Hedgehogpresent
Team Hedgehog Demo Video
"Data Engineering: Turning '404 not found' into '200 OK'." - ChatGPT
This Northcoders Data Engineering Final Project is a pipeline which transforms an SQL database of a shop's sales records (in Online Transaction Processing "OLTP" format) to a structured data warehouse (in Online Analytical Processing "OLAP" format); all hosted in amazon web services (AWS). See the end of the ReadMe for images of the entity relationship diagrams (ERDs) for the initial and transformed databases.
The Pipeline:
1. The pipeline's "extraction" Lambda function collects both archive and new data entries by scanning the database periodically for updates. It converts new, unique data to CSV files which are stored in an S3 bucket; and logs in CloudWatch. The database credentials are stored in Secrets Manager; and Systems Manager is used to store timestamps.
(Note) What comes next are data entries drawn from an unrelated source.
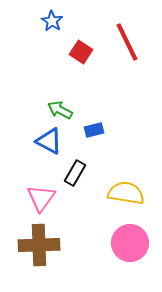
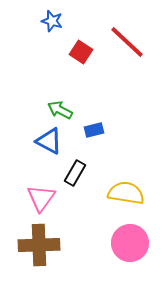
blue star: rotated 15 degrees counterclockwise
red line: rotated 21 degrees counterclockwise
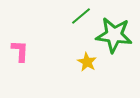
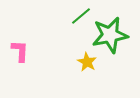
green star: moved 4 px left; rotated 18 degrees counterclockwise
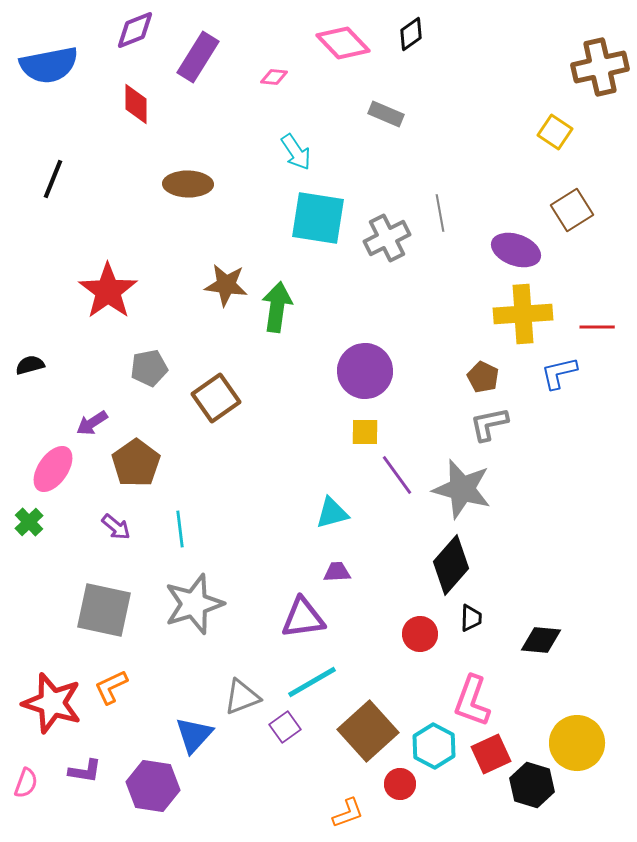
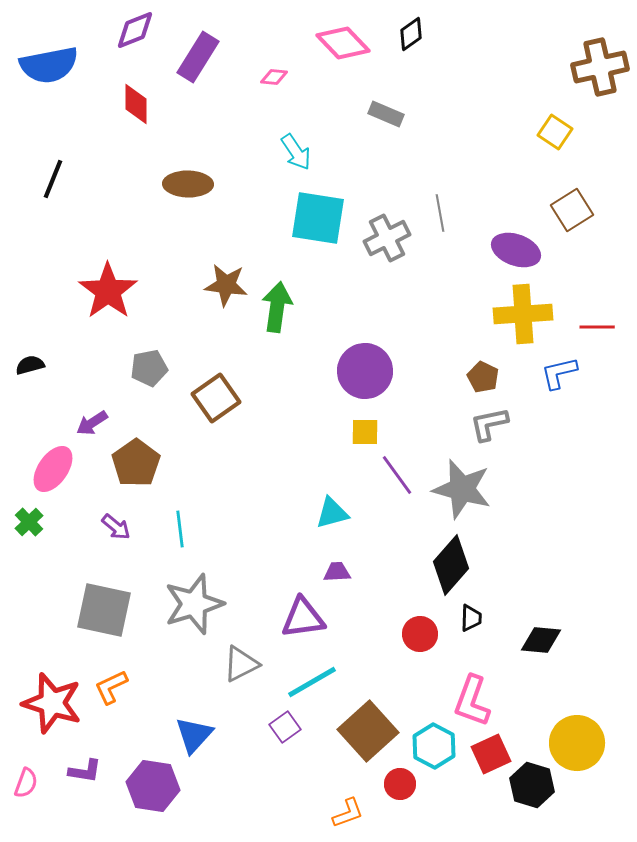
gray triangle at (242, 697): moved 1 px left, 33 px up; rotated 6 degrees counterclockwise
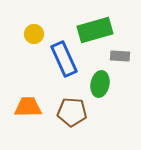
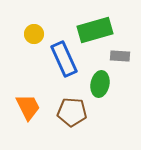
orange trapezoid: rotated 64 degrees clockwise
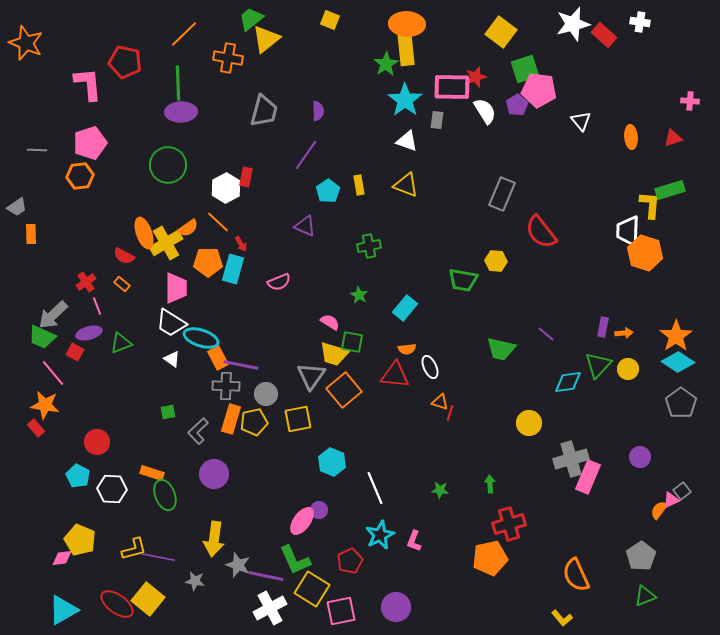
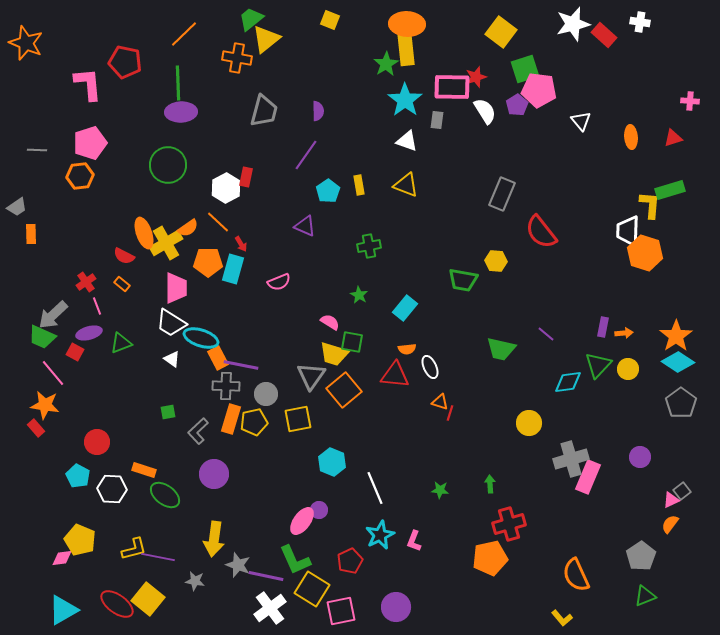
orange cross at (228, 58): moved 9 px right
orange rectangle at (152, 473): moved 8 px left, 3 px up
green ellipse at (165, 495): rotated 32 degrees counterclockwise
orange semicircle at (659, 510): moved 11 px right, 14 px down
white cross at (270, 608): rotated 8 degrees counterclockwise
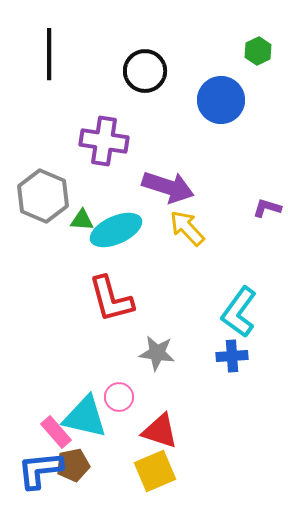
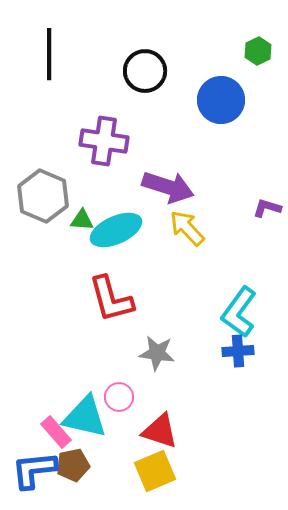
blue cross: moved 6 px right, 5 px up
blue L-shape: moved 6 px left
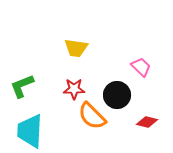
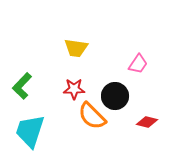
pink trapezoid: moved 3 px left, 3 px up; rotated 80 degrees clockwise
green L-shape: rotated 24 degrees counterclockwise
black circle: moved 2 px left, 1 px down
cyan trapezoid: rotated 15 degrees clockwise
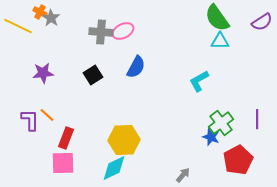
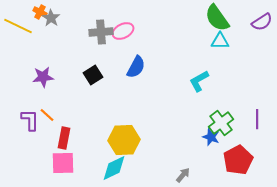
gray cross: rotated 10 degrees counterclockwise
purple star: moved 4 px down
red rectangle: moved 2 px left; rotated 10 degrees counterclockwise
2. Any bucket upload event triggers a second "processing" Lambda function which transforms and normalises the data using Pandas DataFrames and stores them in parquet format in a second S3 bucket.
3. Finally, a third "storage" Lambda function scans the second bucket periodically for updates, which the pipeline converts back to SQL and loads to a data warehouse in star format.
The entire pipeline infrastructure is managed using Terraform.
The Team
Philippa Clarkson
Dylan Hickman Singh
Victoria Messam
Tom Avery
Phillip Taylor
Technologies
We used: Python; PSQL; AWS Lambda, S3, CloudWatch, SSM, SecretsManager; Terraform; GitHub; Trello.
These were the most efficient resources for our required project.
Challenges Faced
Terraform Layers, Github Merges were tricky initially, CSV delimiters.
FAQs
Why did we choose Hedgehog as a team name?
Philippa was late to the first team meeting because a hedgehog had crawled into the foundations of her house and she was busy pulling up floorboards to find it.